* **What you should do**
Count every line in the following entries where the word "Edit" appears. Give the count alone.

───── Data provided

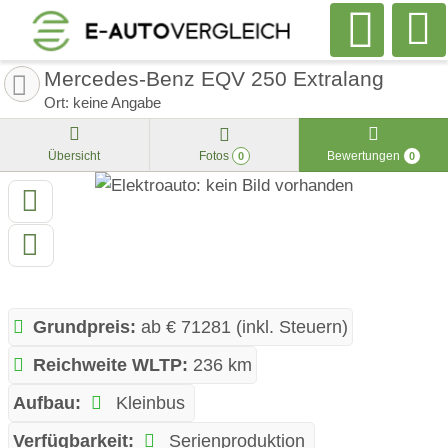
Mercedes-Benz EQV 250 Extralang
Ort: keine Angabe
Übersicht
Fotos
Bewertungen
0
0
Grundpreis:
ab € 71281 (inkl. Steuern)
Reichweite WLTP:
236 km
Aufbau:
Kleinbus
Verfügbarkeit:
Serienproduktion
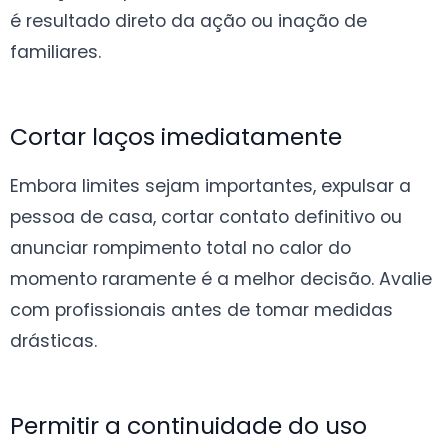
é resultado direto da ação ou inação de
familiares.
Cortar laços imediatamente
Embora limites sejam importantes, expulsar a
pessoa de casa, cortar contato definitivo ou
anunciar rompimento total no calor do
momento raramente é a melhor decisão. Avalie
com profissionais antes de tomar medidas
drásticas.
Permitir a continuidade do uso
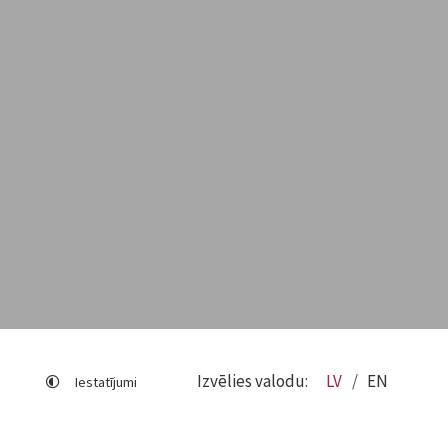
Izvēlies valodu:
LV
EN
Iestatījumi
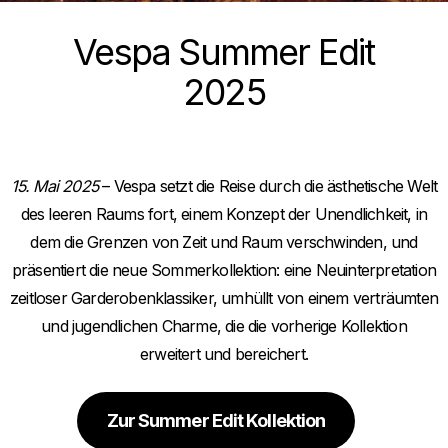
Vespa Summer Edit
2025
15. Mai 2025
– Vespa setzt die Reise durch die ästhetische Welt
des leeren Raums fort, einem Konzept der Unendlichkeit, in
dem die Grenzen von Zeit und Raum verschwinden, und
präsentiert die neue Sommerkollektion: eine Neuinterpretation
zeitloser Garderobenklassiker, umhüllt von einem verträumten
und jugendlichen Charme, die die vorherige Kollektion
erweitert und bereichert.
Zur Summer Edit Kollektion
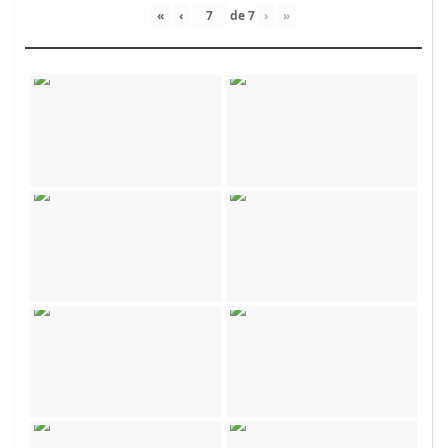
«
‹
de
7
›
»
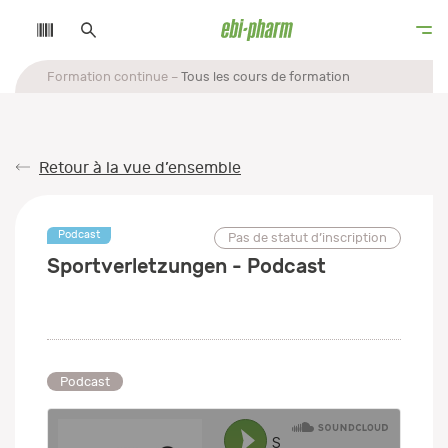
Formation continue
Tous les cours de formation
Retour à la vue d’ensemble
Podcast
Pas de statut d’inscription
Sportverletzungen - Podcast
Podcast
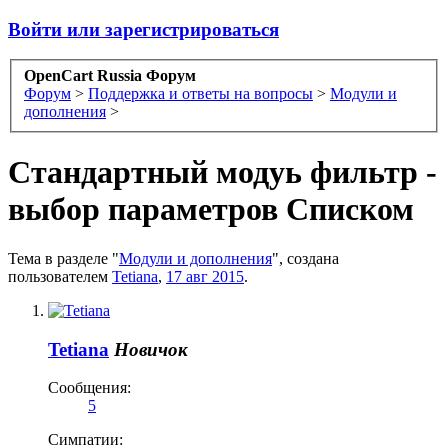
Войти или зарегистрироваться
OpenCart Russia Форум
Форум
>
Поддержка и ответы на вопросы
>
Модули и
дополнения
>
Стандартный модуь фильтр -
выбор параметров Списком
Тема в разделе "
Модули и дополнения
", создана
пользователем
Tetiana
,
17 авг 2015
.
Tetiana
Новичок
Сообщения:
5
Симпатии:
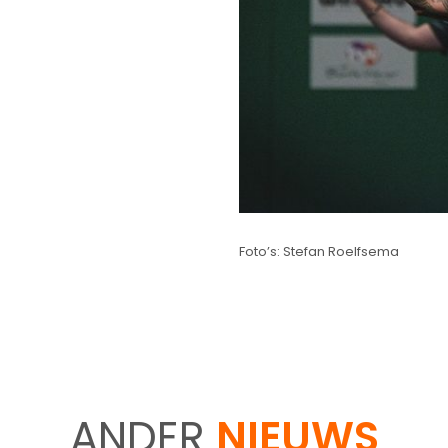
Foto’s: Stefan Roelfsema
ANDER
NIEUWS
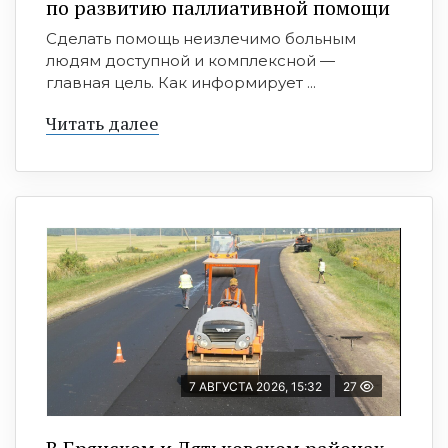
по развитию паллиативной помощи
Сделать помощь неизлечимо больным
людям доступной и комплексной —
главная цель. Как информирует ...
Читать далее
7 АВГУСТА 2026, 15:32
27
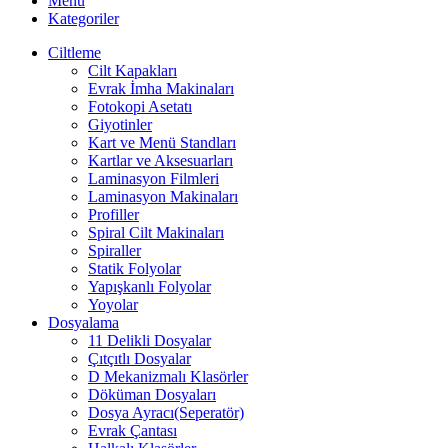
Menü
Kategoriler
Ciltleme
Cilt Kapakları
Evrak İmha Makinaları
Fotokopi Asetatı
Giyotinler
Kart ve Menü Standları
Kartlar ve Aksesuarları
Laminasyon Filmleri
Laminasyon Makinaları
Profiller
Spiral Cilt Makinaları
Spiraller
Statik Folyolar
Yapışkanlı Folyolar
Yoyolar
Dosyalama
11 Delikli Dosyalar
Çıtçıtlı Dosyalar
D Mekanizmalı Klasörler
Döküman Dosyaları
Dosya Ayracı(Seperatör)
Evrak Çantası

──────────

* **The answer**
2